-- DATA --
———

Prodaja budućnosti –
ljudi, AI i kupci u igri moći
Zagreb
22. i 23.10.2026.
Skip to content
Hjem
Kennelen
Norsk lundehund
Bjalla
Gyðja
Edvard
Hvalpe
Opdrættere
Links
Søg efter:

———

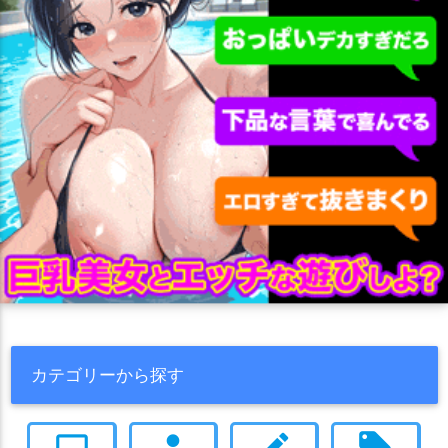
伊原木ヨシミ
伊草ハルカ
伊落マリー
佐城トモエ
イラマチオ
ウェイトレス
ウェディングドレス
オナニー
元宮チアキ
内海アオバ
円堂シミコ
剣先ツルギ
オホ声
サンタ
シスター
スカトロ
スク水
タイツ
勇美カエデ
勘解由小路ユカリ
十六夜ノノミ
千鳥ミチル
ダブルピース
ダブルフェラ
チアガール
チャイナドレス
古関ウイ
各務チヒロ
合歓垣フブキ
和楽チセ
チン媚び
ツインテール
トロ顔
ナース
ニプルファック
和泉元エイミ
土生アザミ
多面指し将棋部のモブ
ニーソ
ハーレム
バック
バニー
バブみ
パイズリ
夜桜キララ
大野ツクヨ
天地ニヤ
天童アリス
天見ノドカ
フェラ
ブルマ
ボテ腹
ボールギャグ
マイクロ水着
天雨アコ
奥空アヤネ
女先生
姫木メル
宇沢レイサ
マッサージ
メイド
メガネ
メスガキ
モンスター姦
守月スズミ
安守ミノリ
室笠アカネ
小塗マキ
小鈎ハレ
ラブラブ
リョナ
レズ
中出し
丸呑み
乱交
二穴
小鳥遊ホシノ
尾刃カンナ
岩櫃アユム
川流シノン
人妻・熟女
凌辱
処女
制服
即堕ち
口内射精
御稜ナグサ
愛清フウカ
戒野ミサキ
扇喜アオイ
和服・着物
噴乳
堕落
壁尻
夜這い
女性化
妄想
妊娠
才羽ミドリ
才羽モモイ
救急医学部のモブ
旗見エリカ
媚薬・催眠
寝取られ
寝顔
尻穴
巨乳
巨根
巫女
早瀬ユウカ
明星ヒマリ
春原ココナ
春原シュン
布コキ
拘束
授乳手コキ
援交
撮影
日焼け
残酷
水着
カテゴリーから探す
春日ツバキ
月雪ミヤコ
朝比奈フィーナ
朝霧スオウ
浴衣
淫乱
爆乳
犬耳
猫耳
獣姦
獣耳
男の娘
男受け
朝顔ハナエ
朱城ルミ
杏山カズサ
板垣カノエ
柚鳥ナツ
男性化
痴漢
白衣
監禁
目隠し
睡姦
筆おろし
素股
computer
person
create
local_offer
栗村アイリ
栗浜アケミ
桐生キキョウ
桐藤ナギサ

———

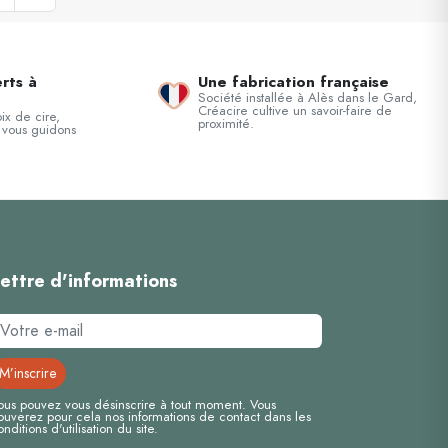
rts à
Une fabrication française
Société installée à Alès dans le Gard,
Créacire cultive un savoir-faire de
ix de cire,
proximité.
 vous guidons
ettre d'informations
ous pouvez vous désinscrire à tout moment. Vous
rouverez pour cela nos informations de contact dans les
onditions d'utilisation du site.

———

Return each line of the data that contains the string "dans".

-- TASK ANSWER --
Société installée à Alès dans le Gard,
rouverez pour cela nos informations de contact dans les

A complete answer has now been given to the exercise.